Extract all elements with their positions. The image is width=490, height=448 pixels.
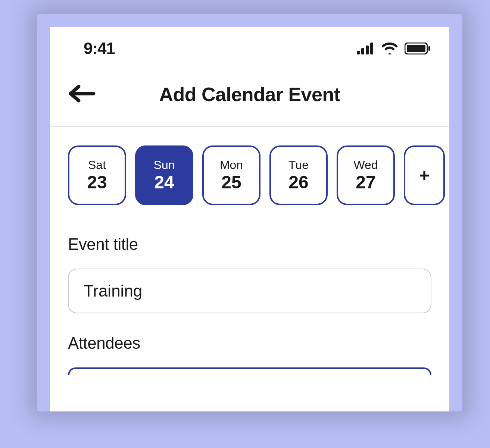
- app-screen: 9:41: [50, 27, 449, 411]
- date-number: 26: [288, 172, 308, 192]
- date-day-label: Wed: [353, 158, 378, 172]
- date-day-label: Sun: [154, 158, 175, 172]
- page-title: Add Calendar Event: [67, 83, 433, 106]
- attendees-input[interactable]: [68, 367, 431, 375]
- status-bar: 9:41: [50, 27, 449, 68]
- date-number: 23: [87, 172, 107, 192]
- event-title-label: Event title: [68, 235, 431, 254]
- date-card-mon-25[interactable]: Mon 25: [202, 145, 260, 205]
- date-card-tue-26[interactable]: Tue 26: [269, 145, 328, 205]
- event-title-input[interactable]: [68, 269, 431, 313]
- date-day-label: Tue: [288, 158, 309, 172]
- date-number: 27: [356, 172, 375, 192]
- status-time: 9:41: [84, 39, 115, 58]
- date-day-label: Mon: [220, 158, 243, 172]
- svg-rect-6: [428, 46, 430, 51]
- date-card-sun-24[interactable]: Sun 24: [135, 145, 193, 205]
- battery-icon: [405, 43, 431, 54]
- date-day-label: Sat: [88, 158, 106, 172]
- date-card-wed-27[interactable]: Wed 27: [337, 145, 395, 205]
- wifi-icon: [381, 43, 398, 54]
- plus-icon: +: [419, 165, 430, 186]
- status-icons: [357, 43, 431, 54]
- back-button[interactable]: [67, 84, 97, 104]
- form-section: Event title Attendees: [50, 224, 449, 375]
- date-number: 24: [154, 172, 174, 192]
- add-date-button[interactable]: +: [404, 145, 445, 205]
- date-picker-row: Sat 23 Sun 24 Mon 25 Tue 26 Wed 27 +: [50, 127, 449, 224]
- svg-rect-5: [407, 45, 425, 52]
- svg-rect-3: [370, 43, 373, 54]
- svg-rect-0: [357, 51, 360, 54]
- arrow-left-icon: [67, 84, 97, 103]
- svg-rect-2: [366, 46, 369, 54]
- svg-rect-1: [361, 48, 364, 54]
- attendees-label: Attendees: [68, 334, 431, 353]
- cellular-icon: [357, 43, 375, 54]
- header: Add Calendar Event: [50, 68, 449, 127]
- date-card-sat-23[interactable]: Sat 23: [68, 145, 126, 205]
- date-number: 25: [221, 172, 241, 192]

+++++

**Your goal**
Retype the data shown above exactly, excluding any picture it contains.

**Output for this exercise**
Extract all elements with their positions. The image is width=490, height=448 pixels.
- app-screen: 9:41: [50, 27, 449, 411]
- date-number: 26: [288, 172, 308, 192]
- date-day-label: Wed: [353, 158, 378, 172]
- date-day-label: Sun: [154, 158, 175, 172]
- page-title: Add Calendar Event: [67, 83, 433, 106]
- attendees-input[interactable]: [68, 367, 431, 375]
- status-bar: 9:41: [50, 27, 449, 68]
- date-number: 23: [87, 172, 107, 192]
- event-title-label: Event title: [68, 235, 431, 254]
- date-card-mon-25[interactable]: Mon 25: [202, 145, 260, 205]
- date-card-tue-26[interactable]: Tue 26: [269, 145, 328, 205]
- event-title-input[interactable]: [68, 269, 431, 313]
- date-day-label: Tue: [288, 158, 309, 172]
- date-number: 27: [356, 172, 375, 192]
- status-time: 9:41: [84, 39, 115, 58]
- date-day-label: Mon: [220, 158, 243, 172]
- svg-rect-6: [428, 46, 430, 51]
- date-card-sun-24[interactable]: Sun 24: [135, 145, 193, 205]
- battery-icon: [405, 43, 431, 54]
- date-day-label: Sat: [88, 158, 106, 172]
- date-card-wed-27[interactable]: Wed 27: [337, 145, 395, 205]
- wifi-icon: [381, 43, 398, 54]
- plus-icon: +: [419, 165, 430, 186]
- status-icons: [357, 43, 431, 54]
- back-button[interactable]: [67, 84, 97, 104]
- form-section: Event title Attendees: [50, 224, 449, 375]
- date-number: 24: [154, 172, 174, 192]
- add-date-button[interactable]: +: [404, 145, 445, 205]
- date-picker-row: Sat 23 Sun 24 Mon 25 Tue 26 Wed 27 +: [50, 127, 449, 224]
- svg-rect-5: [407, 45, 425, 52]
- svg-rect-3: [370, 43, 373, 54]
- svg-rect-0: [357, 51, 360, 54]
- arrow-left-icon: [67, 84, 97, 103]
- svg-rect-2: [366, 46, 369, 54]
- svg-rect-1: [361, 48, 364, 54]
- attendees-label: Attendees: [68, 334, 431, 353]
- cellular-icon: [357, 43, 375, 54]
- header: Add Calendar Event: [50, 68, 449, 127]
- date-card-sat-23[interactable]: Sat 23: [68, 145, 126, 205]
- date-number: 25: [221, 172, 241, 192]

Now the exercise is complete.